The Danes take the Reins
It’s often assumed that the Vikings were a homogenous force. They weren’t (not to mention that there is considerable academic pushback on what precisely constitutes a Viking). Although they were culturally similar, there was wide variation between the peoples of Norway, Sweden, and Denmark, each of whom had their own breeds of roamers, adventurers, and conquerors. The Danish Vikings were by far the most successful. Indeed, up until the last portion of the 10th century much of modern-day Northern and Eastern Britain had been known as the Danelaw, a territory within which Anglo-Saxon laws, customs and sometimes even language were subordinate to those of Denmark and the Danes.

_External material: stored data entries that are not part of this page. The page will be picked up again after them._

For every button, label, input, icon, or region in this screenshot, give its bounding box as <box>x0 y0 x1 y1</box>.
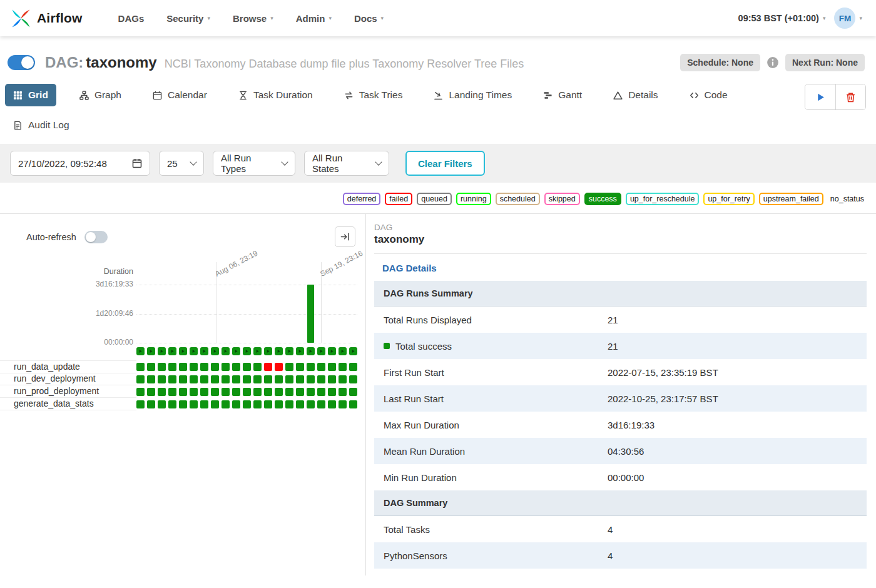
task-instance-8[interactable] <box>211 388 219 396</box>
legend-status-failed[interactable]: failed <box>385 193 412 205</box>
user-menu[interactable]: FM ▾ <box>834 8 862 29</box>
tab-code[interactable]: Code <box>681 84 736 106</box>
dag-details-link[interactable]: DAG Details <box>382 263 437 273</box>
tab-task-tries[interactable]: Task Tries <box>336 84 411 106</box>
task-instance-15[interactable] <box>285 375 293 383</box>
task-instance-3[interactable] <box>158 388 166 396</box>
dag-run-square-6[interactable] <box>190 347 198 355</box>
task-instance-6[interactable] <box>190 388 198 396</box>
task-instance-19[interactable] <box>328 375 336 383</box>
task-instance-16[interactable] <box>296 375 304 383</box>
base-date-input[interactable] <box>18 158 118 169</box>
tab-landing-times[interactable]: Landing Times <box>425 84 520 106</box>
legend-status-running[interactable]: running <box>456 193 491 205</box>
dag-run-square-16[interactable] <box>296 347 304 355</box>
task-instance-7[interactable] <box>200 400 208 408</box>
task-instance-20[interactable] <box>339 363 347 371</box>
legend-status-up_for_retry[interactable]: up_for_retry <box>703 193 754 205</box>
task-instance-1[interactable] <box>136 375 145 383</box>
airflow-brand[interactable]: Airflow <box>10 8 83 29</box>
task-instance-16[interactable] <box>296 400 304 408</box>
task-instance-20[interactable] <box>339 375 347 383</box>
task-instance-9[interactable] <box>222 388 230 396</box>
calendar-icon[interactable] <box>132 158 142 168</box>
task-instance-11[interactable] <box>243 363 251 371</box>
page-size-select[interactable]: 25 <box>159 151 204 176</box>
run-states-select[interactable]: All Run States <box>304 151 389 176</box>
legend-status-success[interactable]: success <box>584 193 621 205</box>
nav-item-dags[interactable]: DAGs <box>109 7 154 30</box>
legend-status-deferred[interactable]: deferred <box>343 193 381 205</box>
task-instance-7[interactable] <box>200 363 208 371</box>
dag-run-square-15[interactable] <box>285 347 293 355</box>
task-instance-2[interactable] <box>147 400 155 408</box>
task-instance-2[interactable] <box>147 363 155 371</box>
dag-run-square-3[interactable] <box>158 347 166 355</box>
task-instance-1[interactable] <box>136 388 145 396</box>
task-instance-20[interactable] <box>339 400 347 408</box>
dag-run-square-1[interactable] <box>136 347 145 355</box>
legend-status-no_status[interactable]: no_status <box>828 193 867 205</box>
task-instance-14[interactable] <box>275 375 283 383</box>
task-instance-21[interactable] <box>349 388 357 396</box>
dag-run-square-9[interactable] <box>222 347 230 355</box>
task-instance-5[interactable] <box>179 400 187 408</box>
task-instance-6[interactable] <box>190 400 198 408</box>
dag-run-square-10[interactable] <box>232 347 240 355</box>
task-instance-17[interactable] <box>307 375 315 383</box>
tab-grid[interactable]: Grid <box>5 84 56 106</box>
task-instance-1[interactable] <box>136 400 145 408</box>
dag-run-square-19[interactable] <box>328 347 336 355</box>
task-instance-3[interactable] <box>158 375 166 383</box>
tab-audit-log[interactable]: Audit Log <box>5 114 78 136</box>
legend-status-scheduled[interactable]: scheduled <box>496 193 540 205</box>
dag-run-square-20[interactable] <box>339 347 347 355</box>
task-instance-4[interactable] <box>168 375 176 383</box>
nav-item-security[interactable]: Security▾ <box>157 7 220 30</box>
task-instance-10[interactable] <box>232 400 240 408</box>
task-instance-5[interactable] <box>179 388 187 396</box>
task-instance-10[interactable] <box>232 375 240 383</box>
task-instance-20[interactable] <box>339 388 347 396</box>
task-instance-9[interactable] <box>222 400 230 408</box>
task-instance-13[interactable] <box>264 400 272 408</box>
duration-bar[interactable] <box>307 285 314 343</box>
task-instance-13[interactable] <box>264 388 272 396</box>
task-instance-17[interactable] <box>307 363 315 371</box>
task-instance-14[interactable] <box>275 388 283 396</box>
task-instance-15[interactable] <box>285 400 293 408</box>
dag-run-square-4[interactable] <box>168 347 176 355</box>
dag-run-square-5[interactable] <box>179 347 187 355</box>
schedule-info-icon[interactable] <box>766 56 779 69</box>
task-instance-9[interactable] <box>222 363 230 371</box>
dag-run-square-7[interactable] <box>200 347 208 355</box>
run-types-select[interactable]: All Run Types <box>213 151 295 176</box>
trigger-dag-button[interactable] <box>805 84 835 109</box>
task-instance-18[interactable] <box>317 363 325 371</box>
task-instance-1[interactable] <box>136 363 145 371</box>
task-instance-2[interactable] <box>147 388 155 396</box>
task-instance-13[interactable] <box>264 375 272 383</box>
nav-item-browse[interactable]: Browse▾ <box>223 7 283 30</box>
task-instance-18[interactable] <box>317 388 325 396</box>
task-instance-12[interactable] <box>253 375 262 383</box>
nav-item-docs[interactable]: Docs▾ <box>345 7 393 30</box>
task-instance-8[interactable] <box>211 400 219 408</box>
task-instance-10[interactable] <box>232 363 240 371</box>
task-instance-16[interactable] <box>296 363 304 371</box>
task-instance-3[interactable] <box>158 400 166 408</box>
task-instance-7[interactable] <box>200 375 208 383</box>
task-instance-19[interactable] <box>328 388 336 396</box>
task-instance-21[interactable] <box>349 400 357 408</box>
dag-run-square-21[interactable] <box>349 347 357 355</box>
dag-run-square-13[interactable] <box>264 347 272 355</box>
task-instance-4[interactable] <box>168 363 176 371</box>
task-instance-11[interactable] <box>243 388 251 396</box>
task-instance-5[interactable] <box>179 363 187 371</box>
task-instance-18[interactable] <box>317 400 325 408</box>
legend-status-upstream_failed[interactable]: upstream_failed <box>759 193 823 205</box>
task-instance-9[interactable] <box>222 375 230 383</box>
task-instance-4[interactable] <box>168 400 176 408</box>
task-name[interactable]: run_dev_deployment <box>0 373 136 385</box>
task-instance-17[interactable] <box>307 400 315 408</box>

At the beginning of the 11th Century, after an uneasy period of flux, fighting, then peace – during which Anglo Saxon autonomy was seemingly restored – Danish Vikings again resumed their attacks on the British coastline. King Ethelred the Unready at first responded to these repeated incursions by appeasing the invaders with coin, a strategy that only further incentivised their efforts. Ethelred’s follow-up strategy arguably was even less successful: he ordered the massacre of all Danes living in England; a feat that was impossible to achieve, though not for the lack of trying.
Unsurprisingly, this act precipitated great geo-political turbulence, not to mention counter-strikes and violence, all of which led to King Ethelred fleeing England for Normandy, and the Danes re-invading, and seizing the reins of power. Eventually, Canute, a Danish prince, succeeded his departed father, Sweyn Forkbeard, and became King of England.